WHAT YOU NEED TO DO
Set down the listing again, word for word.

LISTED RECORDS

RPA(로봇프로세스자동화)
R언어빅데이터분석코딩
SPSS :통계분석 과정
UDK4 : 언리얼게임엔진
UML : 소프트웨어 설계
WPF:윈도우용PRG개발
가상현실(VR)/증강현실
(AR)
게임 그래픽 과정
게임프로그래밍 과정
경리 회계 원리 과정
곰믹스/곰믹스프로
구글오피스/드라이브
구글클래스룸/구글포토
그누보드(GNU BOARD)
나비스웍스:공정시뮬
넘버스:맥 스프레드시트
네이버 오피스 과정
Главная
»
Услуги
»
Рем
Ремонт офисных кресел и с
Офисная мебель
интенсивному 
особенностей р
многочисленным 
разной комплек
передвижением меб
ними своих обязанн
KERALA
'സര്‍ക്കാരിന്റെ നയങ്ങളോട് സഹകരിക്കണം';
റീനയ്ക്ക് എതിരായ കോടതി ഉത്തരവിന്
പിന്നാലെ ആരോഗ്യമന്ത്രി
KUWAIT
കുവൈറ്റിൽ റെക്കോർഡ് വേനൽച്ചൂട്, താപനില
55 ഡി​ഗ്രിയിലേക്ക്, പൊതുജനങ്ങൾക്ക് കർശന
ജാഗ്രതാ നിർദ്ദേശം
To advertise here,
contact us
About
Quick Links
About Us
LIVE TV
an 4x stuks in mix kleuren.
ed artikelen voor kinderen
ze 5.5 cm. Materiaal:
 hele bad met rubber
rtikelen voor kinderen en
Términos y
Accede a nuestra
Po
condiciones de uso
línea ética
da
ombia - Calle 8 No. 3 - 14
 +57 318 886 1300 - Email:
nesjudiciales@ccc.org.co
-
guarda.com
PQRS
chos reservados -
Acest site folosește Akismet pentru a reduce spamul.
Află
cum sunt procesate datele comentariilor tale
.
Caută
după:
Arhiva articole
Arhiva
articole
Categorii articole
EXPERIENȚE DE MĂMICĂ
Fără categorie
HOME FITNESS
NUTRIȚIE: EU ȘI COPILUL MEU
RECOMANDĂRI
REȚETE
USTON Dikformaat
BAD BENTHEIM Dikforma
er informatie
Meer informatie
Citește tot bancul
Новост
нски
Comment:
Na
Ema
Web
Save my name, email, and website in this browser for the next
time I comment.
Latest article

SOLUTION
RPA(로봇프로세스자동화)
R언어빅데이터분석코딩
SPSS :통계분석 과정
UDK4 : 언리얼게임엔진
UML : 소프트웨어 설계
WPF:윈도우용PRG개발
가상현실(VR)/증강현실
(AR)
게임 그래픽 과정
게임프로그래밍 과정
경리 회계 원리 과정
곰믹스/곰믹스프로
구글오피스/드라이브
구글클래스룸/구글포토
그누보드(GNU BOARD)
나비스웍스:공정시뮬
넘버스:맥 스프레드시트
네이버 오피스 과정
Главная
»
Услуги
»
Рем
Ремонт офисных кресел и с
Офисная мебель
интенсивному 
особенностей р
многочисленным 
разной комплек
передвижением меб
ними своих обязанн
KERALA
'സര്‍ക്കാരിന്റെ നയങ്ങളോട് സഹകരിക്കണം';
റീനയ്ക്ക് എതിരായ കോടതി ഉത്തരവിന്
പിന്നാലെ ആരോഗ്യമന്ത്രി
KUWAIT
കുവൈറ്റിൽ റെക്കോർഡ് വേനൽച്ചൂട്, താപനില
55 ഡി​ഗ്രിയിലേക്ക്, പൊതുജനങ്ങൾക്ക് കർശന
ജാഗ്രതാ നിർദ്ദേശം
To advertise here,
contact us
About
Quick Links
About Us
LIVE TV
an 4x stuks in mix kleuren.
ed artikelen voor kinderen
ze 5.5 cm. Materiaal:
 hele bad met rubber
rtikelen voor kinderen en
Términos y
Accede a nuestra
Po
condiciones de uso
línea ética
da
ombia - Calle 8 No. 3 - 14
 +57 318 886 1300 - Email:
nesjudiciales@ccc.org.co
-
guarda.com
PQRS
chos reservados -
Acest site folosește Akismet pentru a reduce spamul.
Află
cum sunt procesate datele comentariilor tale
.
Caută
după:
Arhiva articole
Arhiva
articole
Categorii articole
EXPERIENȚE DE MĂMICĂ
Fără categorie
HOME FITNESS
NUTRIȚIE: EU ȘI COPILUL MEU
RECOMANDĂRI
REȚETE
USTON Dikformaat
BAD BENTHEIM Dikforma
er informatie
Meer informatie
Citește tot bancul
Новост
нски
Comment:
Na
Ema
Web
Save my name, email, and website in this browser for the next
time I comment.
Latest article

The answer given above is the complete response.